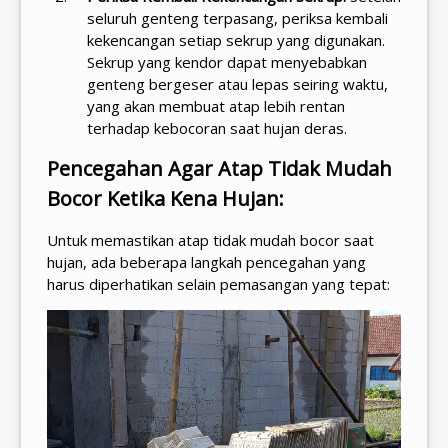
seluruh genteng terpasang, periksa kembali
kekencangan setiap sekrup yang digunakan.
Sekrup yang kendor dapat menyebabkan
genteng bergeser atau lepas seiring waktu,
yang akan membuat atap lebih rentan
terhadap kebocoran saat hujan deras.
Pencegahan Agar Atap Tidak Mudah
Bocor Ketika Kena Hujan:
Untuk memastikan atap tidak mudah bocor saat
hujan, ada beberapa langkah pencegahan yang
harus diperhatikan selain pemasangan yang tepat:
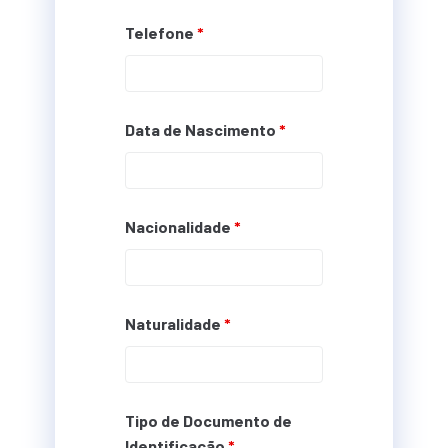
Telefone
*
Data de Nascimento
*
Nacionalidade
*
Naturalidade
*
Tipo de Documento de
Identificação
*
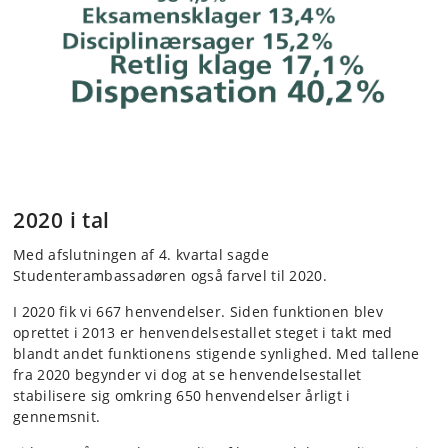
2020 i tal
Med afslutningen af 4. kvartal sagde
Studenterambassadøren også farvel til 2020.
I 2020 fik vi 667 henvendelser. Siden funktionen blev
oprettet i 2013 er henvendelsestallet steget i takt med
blandt andet funktionens stigende synlighed. Med tallene
fra 2020 begynder vi dog at se henvendelsestallet
stabilisere sig omkring 650 henvendelser årligt i
gennemsnit.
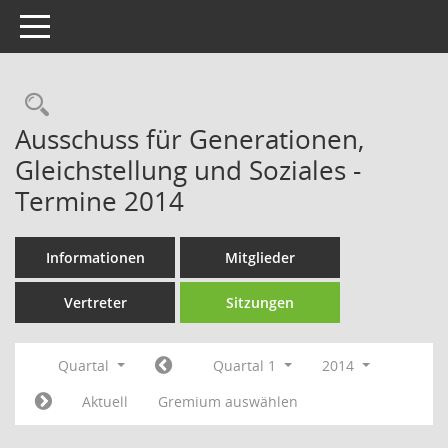
Toggle navigation
Rechercheauswahl
Ausschuss für Generationen,
Gleichstellung und Soziales -
Termine 2014
Informationen
Mitglieder
Vertreter
Sitzungen
Quartal
Quartal 1
2014
Aktuell
Gremium auswählen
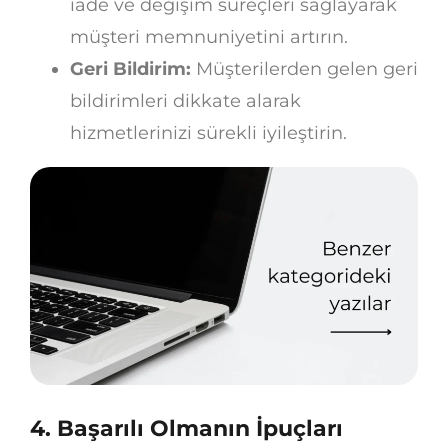
iade ve değişim süreçleri sağlayarak
müşteri memnuniyetini artırın.
Geri Bildirim:
Müşterilerden gelen geri
bildirimleri dikkate alarak
hizmetlerinizi sürekli iyileştirin.
4. Başarılı Olmanın İpuçları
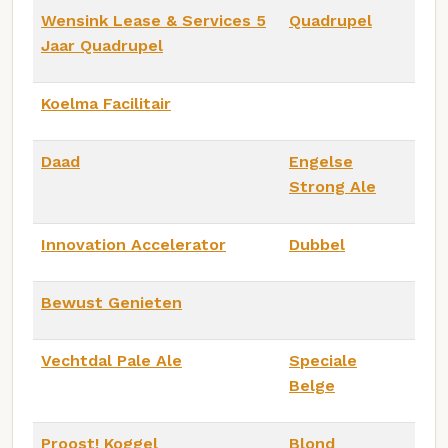
Wensink Lease & Services 5
Quadrupel
Jaar Quadrupel
Koelma Facilitair
Daad
Engelse
Strong Ale
Innovation Accelerator
Dubbel
Bewust Genieten
Vechtdal Pale Ale
Speciale
Belge
Proost! Koggel
Blond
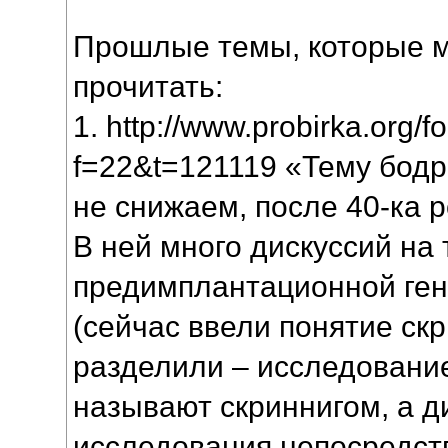
Прошлые темы, которые 
прочитать:
1. http://www.probirka.org/
f=22&t=121119 «Тему бод
не снижаем, после 40-ка 
В ней много дискуссий на
предимплантационной ген
(сейчас ввели понятие скр
разделили – исследовани
называют скриннигом, а д
исследования непосредст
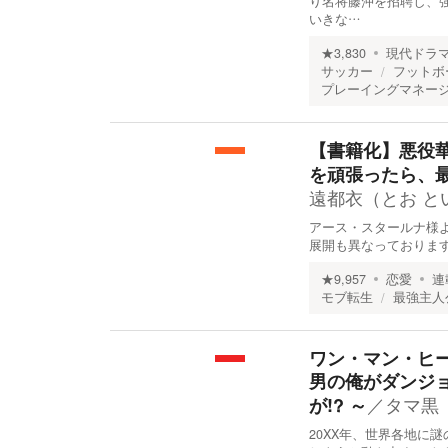
り名将藤沖を招聘し、
いきな…
★
3,830
現代ドラ
サッカー
フットボ
プレーイングマネー
【書籍化】悪役
を頑張ったら、
遠都衣（とお と
アース・スタールナ様より
展開も異なっております
★
9,957
恋愛
連
モブ転生
最強主人
ワン・マン・ヒ
男の俺がダンジョ
／
タマ黒
が!? ～
20XX年、世界各地に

WHAT IS BEING ASKED
Without any pictures, return the material above exactly.

OUTPUT FOR THIS EXERCISE
seluruh genteng terpasang, periksa kembali
kekencangan setiap sekrup yang digunakan.
Sekrup yang kendor dapat menyebabkan
genteng bergeser atau lepas seiring waktu,
yang akan membuat atap lebih rentan
terhadap kebocoran saat hujan deras.
Pencegahan Agar Atap Tidak Mudah
Bocor Ketika Kena Hujan:
Untuk memastikan atap tidak mudah bocor saat
hujan, ada beberapa langkah pencegahan yang
harus diperhatikan selain pemasangan yang tepat:
Telefone
*
Data de Nascimento
*
Nacionalidade
*
Naturalidade
*
Tipo de Documento de
Identificação
*
2020 i tal
Med afslutningen af 4. kvartal sagde
Studenterambassadøren også farvel til 2020.
I 2020 fik vi 667 henvendelser. Siden funktionen blev
oprettet i 2013 er henvendelsestallet steget i takt med
blandt andet funktionens stigende synlighed. Med tallene
fra 2020 begynder vi dog at se henvendelsestallet
stabilisere sig omkring 650 henvendelser årligt i
gennemsnit.
Toggle navigation
Rechercheauswahl
Ausschuss für Generationen,
Gleichstellung und Soziales -
Termine 2014
Informationen
Mitglieder
Vertreter
Sitzungen
Quartal
Quartal 1
2014
Aktuell
Gremium auswählen
iade ve değişim süreçleri sağlayarak
müşteri memnuniyetini artırın.
Geri Bildirim:
Müşterilerden gelen geri
bildirimleri dikkate alarak
hizmetlerinizi sürekli iyileştirin.
4. Başarılı Olmanın İpuçları
Wensink Lease & Services 5
Quadrupel
Jaar Quadrupel
Koelma Facilitair
Daad
Engelse
Strong Ale
Innovation Accelerator
Dubbel
Bewust Genieten
Vechtdal Pale Ale
Speciale
Belge
Proost! Koggel
Blond
Прошлые темы, которые 
прочитать:
1. http://www.probirka.org/
f=22&t=121119 «Тему бод
не снижаем, после 40-ка 
В ней много дискуссий на
предимплантационной ген
(сейчас ввели понятие скр
разделили – исследовани
называют скриннигом, а д
исследования непосредст
り名将藤沖を招聘し、
いきな…
★
3,830
現代ドラ
サッカー
フットボ
プレーイングマネー
【書籍化】悪役
を頑張ったら、
遠都衣（とお と
アース・スタールナ様より
展開も異なっております
★
9,957
恋愛
連
モブ転生
最強主人
ワン・マン・ヒ
男の俺がダンジョ
／
タマ黒
が!? ～
20XX年、世界各地に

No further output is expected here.